Türkiye’nin başbakanı Recep Tayyip Erdoğan her zaman duygusal ve duygularını kamu önünde saklamayan bir lider olageldi. Haziran 2013’e kadar ışıl ışıl parlayan karizmasında bu özelliğinin çok büyük katkısı vardı.
Yıllar önce siyaset hayatına girdiğinde yasaklı olmasının sebebi, duygu dolu okuduğu bir şiirdi ve yaşadığı bu mağduriyetle halkta “şefkat” duyguları uyandırmayı bilmişti. Erdoğan uzun liderlik macerasında halkla kurduğu bu “duygusal” bağı önemsedi ve korudu. Ülkeyi demokratikleştirme mücadelesinin ne kadar sancılı geçtiğini halk onun yüzünden okuyabildi, çünkü kameralar karşısında ne kadar uğraşsa duygularını saklayamıyordu.
O, yıllarca Batı tarafından “aşağı” görülen ülkesinin, Batı ekonomik krizle boğuşurken, ekonomik başarıyla “saygı” görmesini sağlarken elbette halkın da ona duyduğu saygı artıyordu.
2009 Davos zirvesindeki ünlü “one minute” çıkışı, öfkesini tüm dünyaya ilan etmesi, ona duyulan bu saygının ülke sınırlarını aşarak Ortadoğu’ya genişlemesini sağlamıştı. Üçüncü seçim zaferinden sonra yaptığı, ülkenin tüm kesimlerini kucaklayan ünlü balkon konuşması, halkına duyduğu şefkatin tezahürüydü.
Halkta uyandırdığı hayranlık duygusu, askeri vesayetin sona erdirilmesi, Kürt barışı gibi çetin mücadeleler içeren yolculuğunda ona hep eşlik etti, destek oldu. O bu ülkeye “aşık”tı, halka hizmet için vardı, kameralar önünde gözyaşı dökmekten utanmaz, haksızlık söz konusuysa öfkesine gem vurmazdı.
Bir bireyin “duygusal” olması, bir başka deyişle duygularını saklamaması, bir lider söz konusu olsa dahi doğal karşılanabilir. Oysa, son yıllarda sosyal bilimlere “gender”, yani toplumsal cinsiyet teorisinden sonraki en önemli katkı olan “affect” yani “duygulanım” teorisine göre duygular sadece bireylere özgü değildir.

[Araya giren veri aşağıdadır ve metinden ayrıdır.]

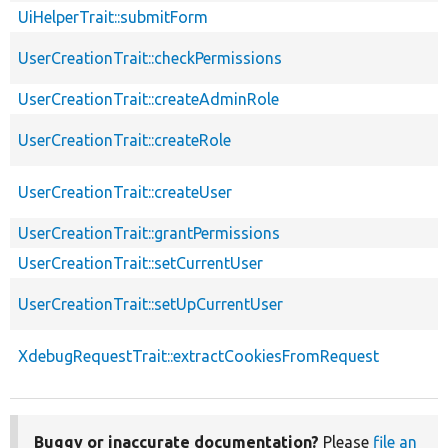
UiHelperTrait::submitForm
UserCreationTrait::checkPermissions
UserCreationTrait::createAdminRole
UserCreationTrait::createRole
UserCreationTrait::createUser
UserCreationTrait::grantPermissions
UserCreationTrait::setCurrentUser
UserCreationTrait::setUpCurrentUser
XdebugRequestTrait::extractCookiesFromRequest
Buggy or inaccurate documentation?
Please
file an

“Gender” teorisi tarafından yıkılana kadar egemen olan, liberal toplumun özel ve kamusal iki farklı alandan oluştuğu mitinin uzantısı, duyguların özel alana, yani bireye ait olduğu, kamusal alanda duygulara yer olmadığıdır.
“Affect” teorisi bu mitin uzantısını yıkarak toplumların da duyguları olduğunu, bu duyguların Sara Ahmed’in deyimiyle “politik aktivite” olarak incelenebileceğini gösterir; buna göre duyguları “kimin hissettiğine, kimin kim adına hissettiğine, kimin duyduğuna veya nasıl görmezden geldiğine” bakarak inceleyebiliriz.
Bunu yaptığımızda sadece Erdoğan’ın duygusal bir lider olması değil, onun şahsında yoğunlaşan bir tepki olarak, Türkiye tarihinin en sıradışı sosyal hareketi Gezi direnişi de çarpıcı tespitlere imkan verir; dahası bugünlerde Erdoğan ve AK partinin Suriye’ye savaş açmak konusundaki heves ve arzularını anlamamıza yardımcı olabilir.
Örneğin Erdoğan duygusal olmayı bir siyasi avantaj olarak kullanmaktan kaçınmamış, fakat politik adımlarının halkın üzerinde yarattığı duyguları görmezden gelmiştir. Yükselen tüm itirazlara kulak tıkayarak “dindar nesiller yetiştireceğiz” diyerek apar topar 4+4+4 eğitim sistemini uygulamaya koyması, kürtaj yasasını yasaklama yönünde değiştirmek istemesi, her fırsatta “üç çocuk isterim” diye öğüt vermesi, basın ve yargı üzerinde adım adım tahakküm kurması, askeri vesayeti zayıflatırken polisi aşırı güçlendirmesi, Anadolu’nun dört bir yanında onlarca HES ve birkaç nükleer santral kurmaya girişmesi, alkol kullanımını kısıtlaması, genç sevgililerin vapurda “kucak kucağa” oturmasından rahatsız olması toplumun çok farklı kesimlerine güçlü bir öfke yarattı.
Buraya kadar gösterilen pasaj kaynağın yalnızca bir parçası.